И я рассказал — быть может, больше, чем собирался. Я обнимал ее, как ребенка, и она молча слушала и лишь изредка бормотала что-то одобрительное. Я рассказал ей об Эффи и о том, как стал бояться ее; о своем почти сверхъестественном ощущении, будто я стал призраком в собственном доме; о решении отправить Эффи в психиатрическую лечебницу, где она перестанет быть угрозой; я убежден, говорил я, что она способна меня уничтожить. Эффи теперь знала о нас, хотя я не мог представить откуда, Эффи — враг, молчаливый наблюдатель в тени, дитя-призрак… призрак. Лучше бы она не просыпалась, лучше бы она умерла — Эффи, которая должна была быть мертвой…

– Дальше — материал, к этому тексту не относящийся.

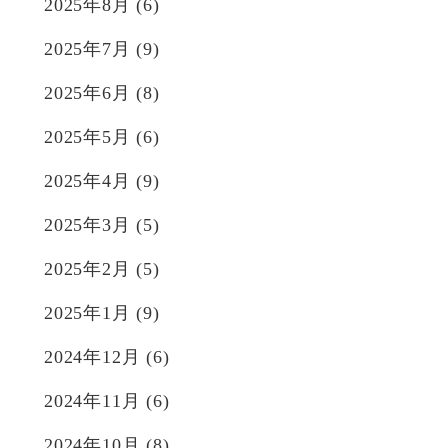
2025年8月
(6)
2025年7月
(9)
2025年6月
(8)
2025年5月
(6)
2025年4月
(9)
2025年3月
(5)
2025年2月
(5)
2025年1月
(9)
2024年12月
(6)
2024年11月
(6)
2024年10月
(8)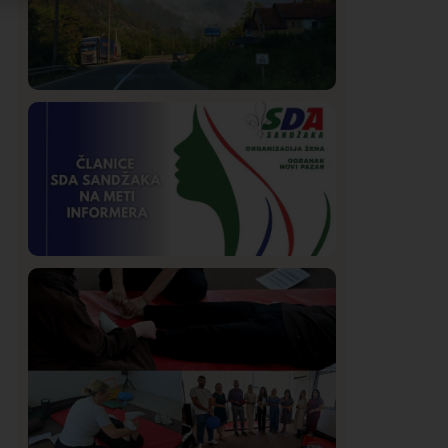
Društvo
Istaknuto
253
Požar od Magliča do Ušća, brda u
plamenu – vatrogasci na terenu
Istaknuto
Politika
170
Organizacija žena SDA Sandžaka osudila
tekst Informera o Anisi Fetahović i Adeli
Melajac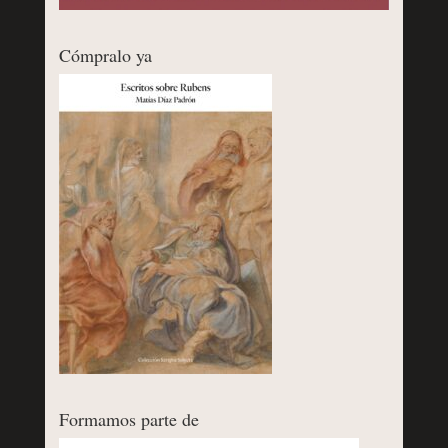
Cómpralo ya
Formamos parte de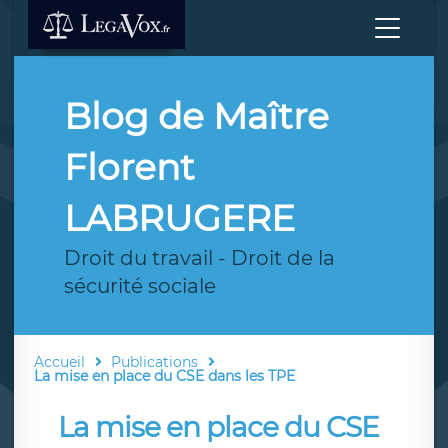
Blog de Maître
Florent
LABRUGERE
Droit du travail - Droit de la
sécurité sociale
Accueil
Publications
La mise en place du CSE dans les TPE
La mise en place du CSE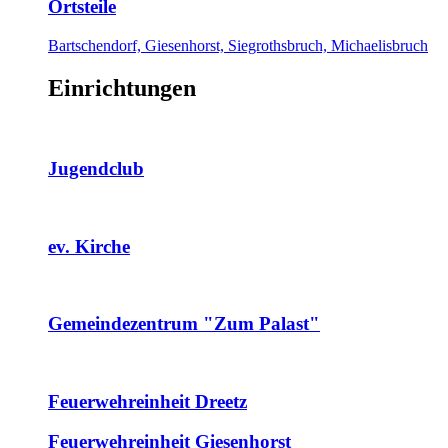
Ortsteile
Bartschendorf, Giesenhorst, Siegrothsbruch, Michaelisbruch
Einrichtungen
Jugendclub
ev. Kirche
Gemeindezentrum "Zum Palast"
Feuerwehreinheit Dreetz
Feuerwehreinheit Giesenhorst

Через некоторое время я забыл, что говорю с Мартой, вообразил себя перед престолом Господним, отчаянно торговался с Ним, в Его совершенном тупом безразличии, торговался за свою жизнь…
Я не имел права — теперь я это знаю. Я взял Эффи в жены, когда она была еще слишком молода и не понимала, что такое любовь. Я украл у нее шанс на счастье. Я развратил ее под собственные извращенные вкусы, а когда она мне надоела, решил избавиться от нее. Я знаю, кто я есмь.
И все же, обнимая Марту, ощущая кожей ее теплое влажное дыхание, я разглядел иную возможность, от которой волоски на руках встали дыбом в острой, исступленной ненависти к себе. Слова, что я говорил Марте, звенели в пустоте черепа, благозвучные и натянутые, как струны невидимой арфы под моими веками.
— Нет никаких призраков. Мертвые не возвращаются, чтобы преследовать живых. Я не верю, что люди куда-то попадают после смерти. — Я понял, что повторяю это вслух, прерывая поток мучительной рефлексии. Но я не помнил ни слова из того, что говорил.
Марта оценивающе смотрела на меня. Лицо у нее окаменело. — Генри.
Я вдруг понял, что она собирается сказать, и вздрогнул под мертвящими лучами ее взгляда. Я заговорил, не важно о чем, о чем угодно, только бы не дать ей произнести слова, слово, что безжалостно вибрировало в воздухе…
— Генри.
Я повернулся. От нее не укрыться.
— Помнишь день, когда ты сказал, что любишь меня? Я молча кивнул.
— Ты обещал мне. Ты ведь не лгал? Я колебался.
— Я…
— Ты ведь не лгал?
— Нет. — В голове стучало, рот наполнился горечью, будто я глотнул чистого джина.
— Послушай меня, Генри. — Голос был тихий, манящий, непреодолимый, как смерть. — Ты больше ее не любишь. Теперь ты любишь меня. Правда? Я кивнул.
— А пока она там, я никогда не буду твоей. Тебе придется вечно прятаться. Всегда приходить тайно.
Дыхание вырывалось из моих пересохших губ в невысказанном полупротесте, но ужасающая ясность ее взора заставляла меня молчать.
— Ты говоришь, она уже знает о нас. Она знает, что может уничтожить тебя. Даже если ты запрешь ее — если сумеешь, — этого может оказаться недостаточно. Она может заговорить, может заставить людей слушать. Ты думаешь, ее родные ей не поверят? Все равно разразится скандал. Грязь прилипнет, Генри.
— Я… — Знание того, что она собирается сказать, стеной огня полыхало в голове. Но самое ужасное, я хотел, чтобы она это сказала, чтобы спустила с цепи моих внутренних волков. Любимая Шехерезада! Все плыло как в бреду. Она говорила об убийстве — она говорила о том, чтобы заставить Эффи замолчать навсегда…
На миг я целиком отдался во власть образов, заполонивших сознание, и обнаружил, что меня возбуждает мысль об убийстве — и возбуждение столь жгуче, что почти затмевало мою страсть к Марте… но затем чары Марты вновь завладели мной, и я обвил ее руками, зарываясь лицом в ее сладость и нежность, вдыхая запах сирени и шоколада… Кажется, я плакал.
— Ох, Марта…
— Мне жаль, Генри. Я правда любила тебя, и ты никогда не узнаешь, что для меня значили наши ночи…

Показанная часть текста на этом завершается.